- [Task] Print, word for word, the line containing "отображается напряжение, и 3 светодиодными" and all lines beneath it to the end of the entries below. Pictures do not belong in the copy.

(Dataset entries)
• • • •
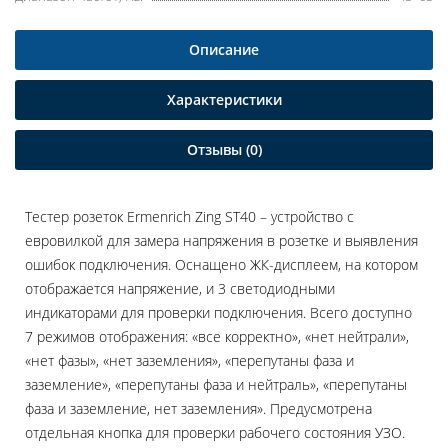
Описание
Характеристики
Отзывы (0)
Тестер розеток Ermenrich Zing ST40 – устройство с
евровилкой для замера напряжения в розетке и выявления
ошибок подключения. Оснащено ЖК-дисплеем, на котором
отображается напряжение, и 3 светодиодными
индикаторами для проверки подключения. Всего доступно
7 режимов отображения: «все корректно», «нет нейтрали»,
«нет фазы», «нет заземления», «перепутаны фаза и
заземление», «перепутаны фаза и нейтраль», «перепутаны
фаза и заземление, нет заземления». Предусмотрена
отдельная кнопка для проверки рабочего состояния УЗО.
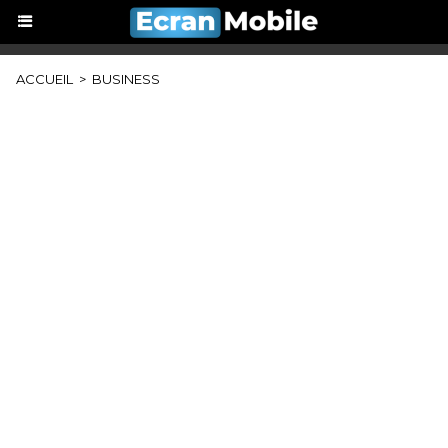
ACCUEIL
>
BUSINESS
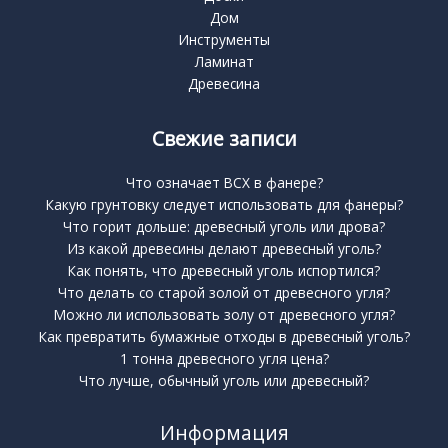
Дом
Инструменты
Ламинат
Древесина
Свежие записи
Что означает BCX в фанере?
Какую грунтовку следует использовать для фанеры?
Что горит дольше: древесный уголь или дрова?
Из какой древесины делают древесный уголь?
Как понять, что древесный уголь испортился?
Что делать со старой золой от древесного угля?
Можно ли использовать золу от древесного угля?
Как превратить бумажные отходы в древесный уголь?
1 тонна древесного угля цена?
Что лучше, обычный уголь или древесный?
Информация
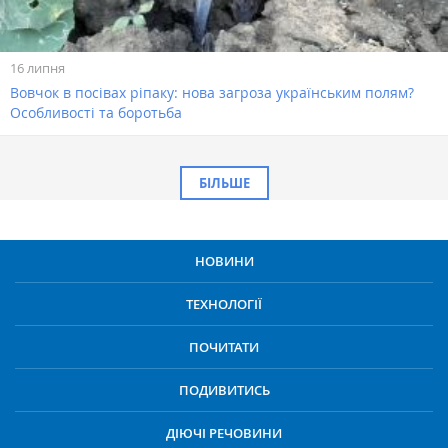
16 липня
Вовчок в посівах ріпаку: нова загроза українським полям?
Особливості та боротьба
БІЛЬШЕ
НОВИНИ
ТЕХНОЛОГІЇ
ПОЧИТАТИ
ПОДИВИТИСЬ
ДІЮЧІ РЕЧОВИНИ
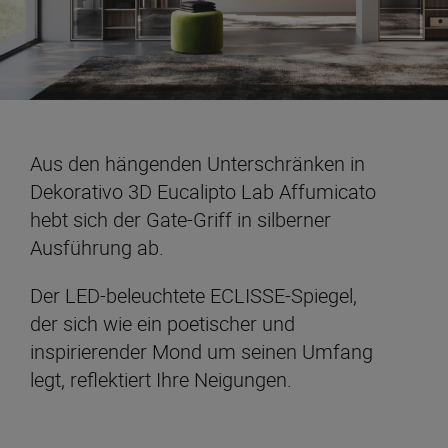
Aus den hängenden Unterschränken in
Dekorativo 3D Eucalipto Lab Affumicato
hebt sich der Gate-Griff in silberner
Ausführung ab.
Der LED-beleuchtete ECLISSE-Spiegel,
der sich wie ein poetischer und
inspirierender Mond um seinen Umfang
legt, reflektiert Ihre Neigungen.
• • • •
- [Reply]
отображается напряжение, и 3 светодиодными
индикаторами для проверки подключения. Всего доступно
7 режимов отображения: «все корректно», «нет нейтрали»,
«нет фазы», «нет заземления», «перепутаны фаза и
заземление», «перепутаны фаза и нейтраль», «перепутаны
фаза и заземление, нет заземления». Предусмотрена
отдельная кнопка для проверки рабочего состояния УЗО.
ACCUEIL
>
BUSINESS
Дом
Инструменты
Ламинат
Древесина
Свежие записи
Что означает BCX в фанере?
Какую грунтовку следует использовать для фанеры?
Что горит дольше: древесный уголь или дрова?
Из какой древесины делают древесный уголь?
Как понять, что древесный уголь испортился?
Что делать со старой золой от древесного угля?
Можно ли использовать золу от древесного угля?
Как превратить бумажные отходы в древесный уголь?
1 тонна древесного угля цена?
Что лучше, обычный уголь или древесный?
Информация
16 липня
Вовчок в посівах ріпаку: нова загроза українським полям?
Особливості та боротьба
БІЛЬШЕ
НОВИНИ
ТЕХНОЛОГІЇ
ПОЧИТАТИ
ПОДИВИТИСЬ
ДІЮЧІ РЕЧОВИНИ
Aus den hängenden Unterschränken in
Dekorativo 3D Eucalipto Lab Affumicato
hebt sich der Gate-Griff in silberner
Ausführung ab.
Der LED-beleuchtete ECLISSE-Spiegel,
der sich wie ein poetischer und
inspirierender Mond um seinen Umfang
legt, reflektiert Ihre Neigungen.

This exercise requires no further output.